I am reminded of a Florida farmer who inherited from his family a large tract of land.
An informant in an ongoing drug distribution scheme was working under a contract with federal drug agents. His contract promised him 10% of any proceeds of any property forfeited in connection with any crime the informant learned about the farm. The informant set up the crime by approaching the farmer and offering to pay him money if he would let a plane land on his property. The farmer agreed to the plan.
The informant then set up a drug flight into Florida. The plane landed on the farmland loaded with drugs. The farmer was convicted of conspiracy to distribute drugs. He served his time and was assessed a fine. Jeopardy attached to the deal at the time of the plea.
The government filed notice of forfeiture.

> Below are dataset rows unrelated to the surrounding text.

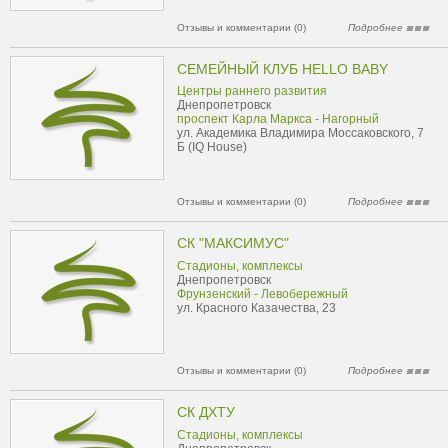
Отзывы и комментарии (0)
Подробнее
СЕМЕЙНЫЙ КЛУБ HELLO BABY
Центры раннего развития
Днепропетровск
проспект Карла Маркса - Нагорный
ул. Академика Владимира Моссаковского, 7
Б (IQ House)
Отзывы и комментарии (0)
Подробнее
СК "МАКСИМУС"
Стадионы, комплексы
Днепропетровск
Фрунзенский - Левобережный
ул. Красного Казачества, 23
Отзывы и комментарии (0)
Подробнее
СК ДХТУ
Стадионы, комплексы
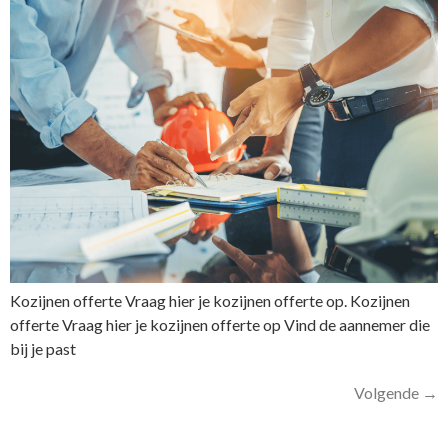
Kozijnen offerte Vraag hier je kozijnen offerte op. Kozijnen
offerte Vraag hier je kozijnen offerte op Vind de aannemer die
bij je past
Volgende
→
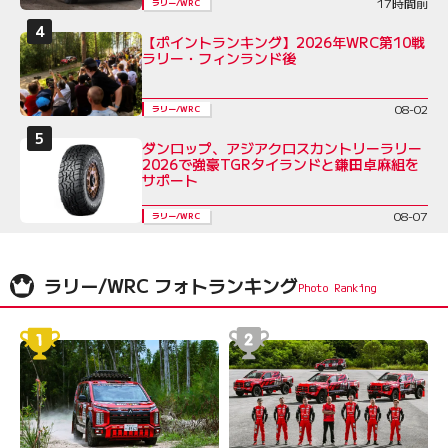
17時間前
ラリー/WRC
【ポイントランキング】2026年WRC第10戦
ラリー・フィンランド後
08-02
ラリー/WRC
ダンロップ、アジアクロスカントリーラリー
2026で強豪TGRタイランドと鎌田卓麻組を
サポート
08-07
ラリー/WRC
ラリー/WRC フォトランキング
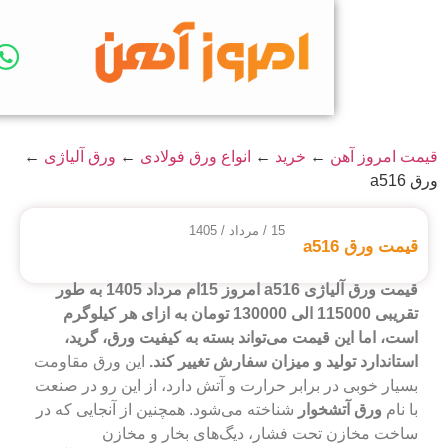
←
خرید
←
انواع ورق فولادی
←
ورق آلیاژی
←
15 / مرداد / 1405
a امروز
15ام مرداد 1405
به طور
تقریبی 115000 الی 130000 تومان به ازای هر کیلوگرم
قیمت می‌تواند بسته به کیفیت ورق، گرید،
ید و میزان سفارش تغییر کند.
این ورق مقاومت
 برابر حرارت و آتش دارد، از این رو در صنعت
خوار
شناخته می‌شود. همچنین از آنجایی که در
تحت فشار، دیگ‌های بخار و مخازن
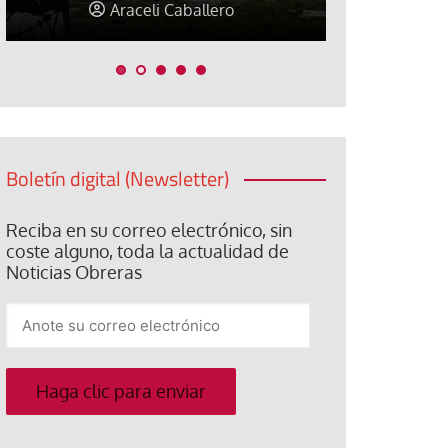
Araceli Caballero
Jorge Hern
Boletín digital (Newsletter)
Reciba en su correo electrónico, sin
coste alguno, toda la actualidad de
Noticias Obreras
Anote
su
correo
electrónico
Haga clic para enviar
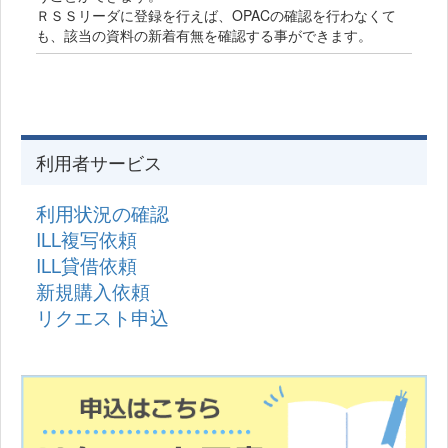
ＲＳＳリーダに登録を行えば、OPACの確認を行わなくて
も、該当の資料の新着有無を確認する事ができます。
利用者サービス
利用状況の確認
ILL複写依頼
ILL貸借依頼
新規購入依頼
リクエスト申込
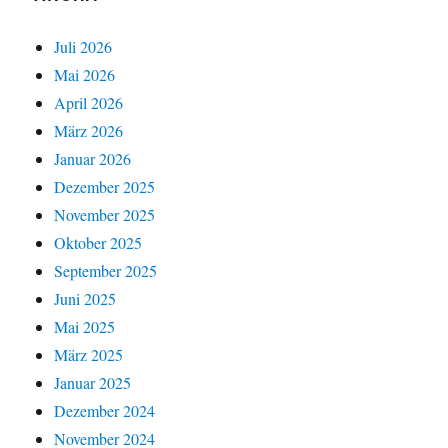
Juli 2026
Mai 2026
April 2026
März 2026
Januar 2026
Dezember 2025
November 2025
Oktober 2025
September 2025
Juni 2025
Mai 2025
März 2025
Januar 2025
Dezember 2024
November 2024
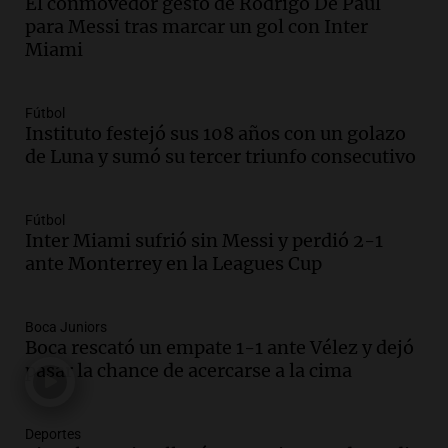
El conmovedor gesto de Rodrigo De Paul
tradicional Toreo de la Vincha
para Messi tras marcar un gol con Inter
Una mañana para todos
Miami
Episodios
Audio.
Borges, abogada de Pourrain:
"Tres hombres se lo llevaron para
Fútbol
hacerle preguntas y nunca regresó"
Instituto festejó sus 108 años con un golazo
de Luna y sumó su tercer triunfo consecutivo
Una mañana para todos
Episodios
Audio.
Voluntarios limpiaron 9.000
Fútbol
metros del río Suquía y retiraron hasta
Inter Miami sufrió sin Messi y perdió 2-1
800 kilos de basura por jornada
ante Monterrey en la Leagues Cup
Una mañana para todos
Episodios
Audio.
La historia de la servilleta que
Boca Juniors
Boca rescató un empate 1-1 ante Vélez y dejó
firmó Jorge Messi para el primer
pasar la chance de acercarse a la cima
contrato de Leo con Barcelona
Una mañana para todos
Episodios
Deportes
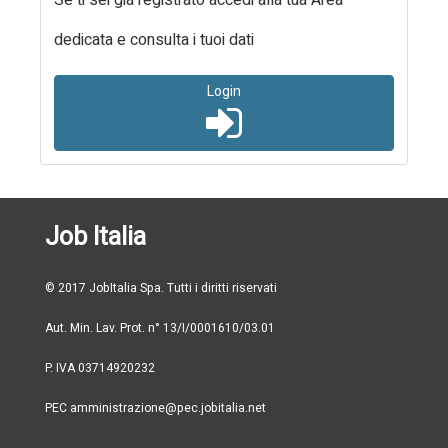
Se ti sei già registrato accedi alla tua Area
dedicata e consulta i tuoi dati
Login
Job Italia
© 2017 JobItalia Spa. Tutti i diritti riservati
Aut. Min. Lav. Prot. n° 13/I/0001610/03.01
P. IVA 03714920232
PEC amministrazione@pec.jobitalia.net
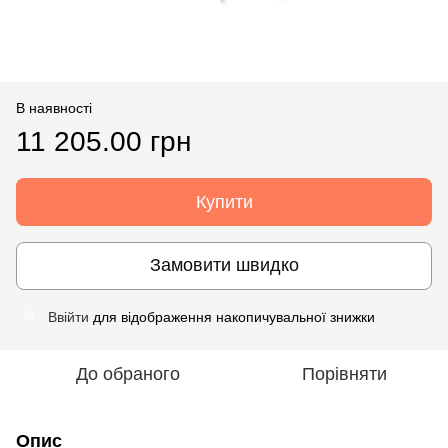
В наявності
11 205.00 грн
Купити
Замовити швидко
Ввійти
для відображення накопичувальної знижки
%
До обраного
Порівняти
Опис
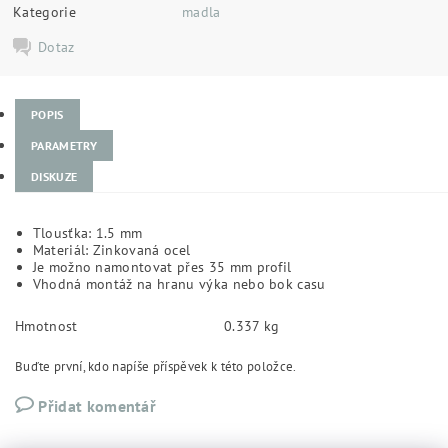
Kategorie
madla
Dotaz
POPIS
PARAMETRY
DISKUZE
Tlousťka: 1.5 mm
Materiál: Zinkovaná ocel
Je možno namontovat přes 35 mm profil
Vhodná montáž na hranu výka nebo bok casu
Hmotnost
0.337 kg
Buďte první, kdo napíše příspěvek k této položce.
Přidat komentář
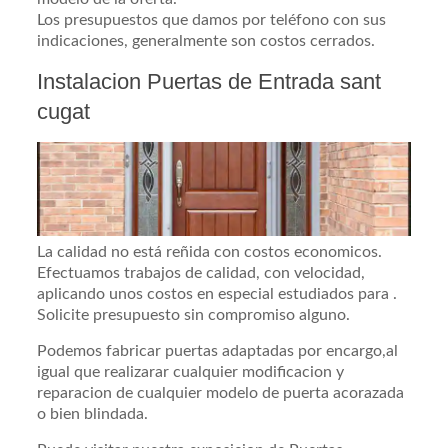
Los presupuestos que damos por teléfono con sus
indicaciones, generalmente son costos cerrados.
Instalacion Puertas de Entrada sant
cugat
La calidad no está reñida con costos economicos.
Efectuamos trabajos de calidad, con velocidad,
aplicando unos costos en especial estudiados para .
Solicite presupuesto sin compromiso alguno.
Podemos fabricar puertas adaptadas por encargo,al
igual que realizarar cualquier modificacion y
reparacion de cualquier modelo de puerta acorazada
o bien blindada.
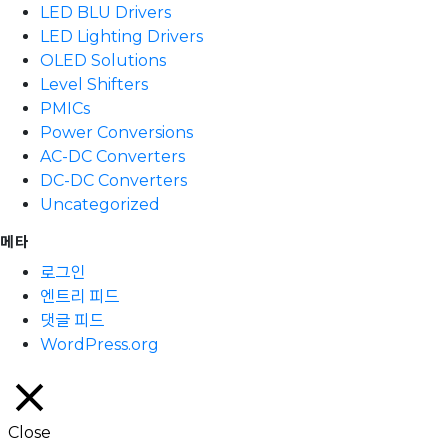
LED BLU Drivers
LED Lighting Drivers
OLED Solutions
Level Shifters
PMICs
Power Conversions
AC-DC Converters
DC-DC Converters
Uncategorized
메타
로그인
엔트리 피드
댓글 피드
WordPress.org
Close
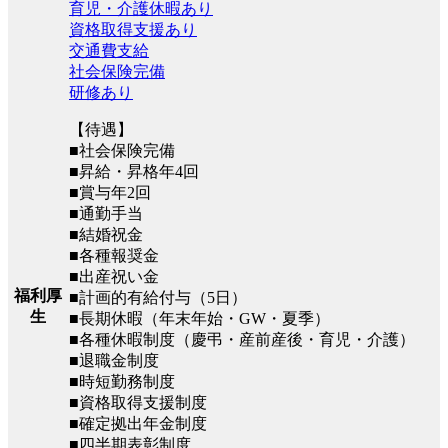
育児・介護休暇あり
資格取得支援あり
交通費支給
社会保険完備
研修あり
【待遇】
■社会保険完備
■昇給・昇格年4回
■賞与年2回
■通勤手当
■結婚祝金
■各種報奨金
■出産祝い金
福利厚
■計画的有給付与（5日）
生
■長期休暇（年末年始・GW・夏季）
■各種休暇制度（慶弔・産前産後・育児・介護）
■退職金制度
■時短勤務制度
■資格取得支援制度
■確定拠出年金制度
■四半期表彰制度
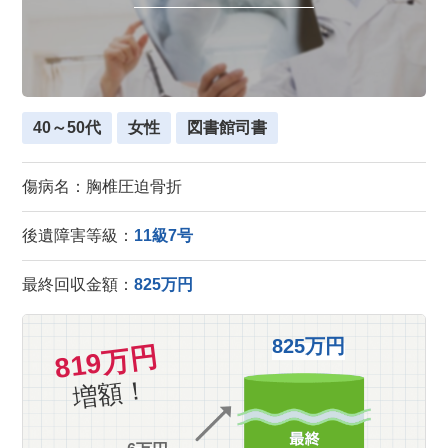
40～50代
女性
図書館司書
傷病名：胸椎圧迫骨折
後遺障害等級：
11級7号
最終回収金額：
825万円
825万円
819万円
増額！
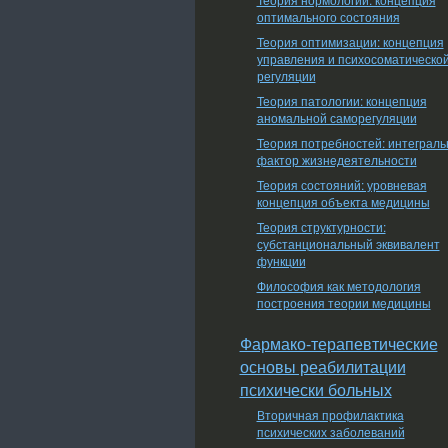
оптимального состояния
Теория оптимизации: концепция
управления и психосоматическо
регуляции
Теория патологии: концепция
аномальной саморегуляции
Теория потребностей: интеграл
фактор жизнедеятельности
Теория состояний: уровневая
концепция объекта медицины
Теория структурности:
субстанциональный эквивалент
функции
Философия как методология
построения теории медицины
Фармако-терапевтические
основы реабилитации
психически больных
Вторичная профилактика
психических заболеваний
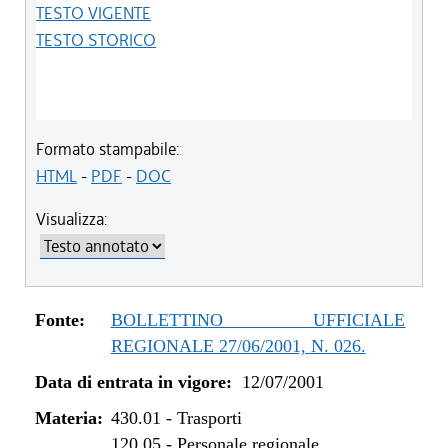
TESTO VIGENTE
TESTO STORICO
Formato stampabile:
HTML
-
PDF
-
DOC
Visualizza:
Fonte:
BOLLETTINO UFFICIALE
REGIONALE 27/06/2001, N. 026.
Data di entrata in vigore:
12/07/2001
Materia:
430.01
-
Trasporti
120.05
-
Personale regionale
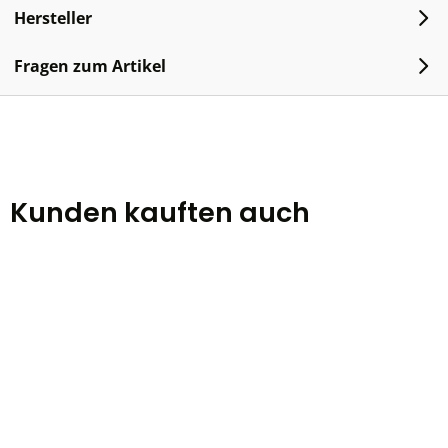
Hersteller
Fragen zum Artikel
Kunden kauften auch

As I recall, the land was valued at $1.5 million and the informant stood to gain $150,000 for his work.
The USSC, as I recall, considered the fact that the informant had selected the one particular farmer among many possible farmers because of the large tract of land, and that the informant had been the one to set up the criminal event.
Under those circumstances, a forfeiture of land worth $1.5 million was not a civil forfeiture proceeding; it was a second criminal punishment, and it violated the Constitutional proscription against two jeopardies for the same event.
Can a deportation proceeding based on aged crimes long ago paid in full ever cross the line into punitive sanctions so severe they constitute a second jeopardy for the same event? I don’t know.
But I do find it hard to argue that Mr. Bojerski is one of the worst of the worst among us all.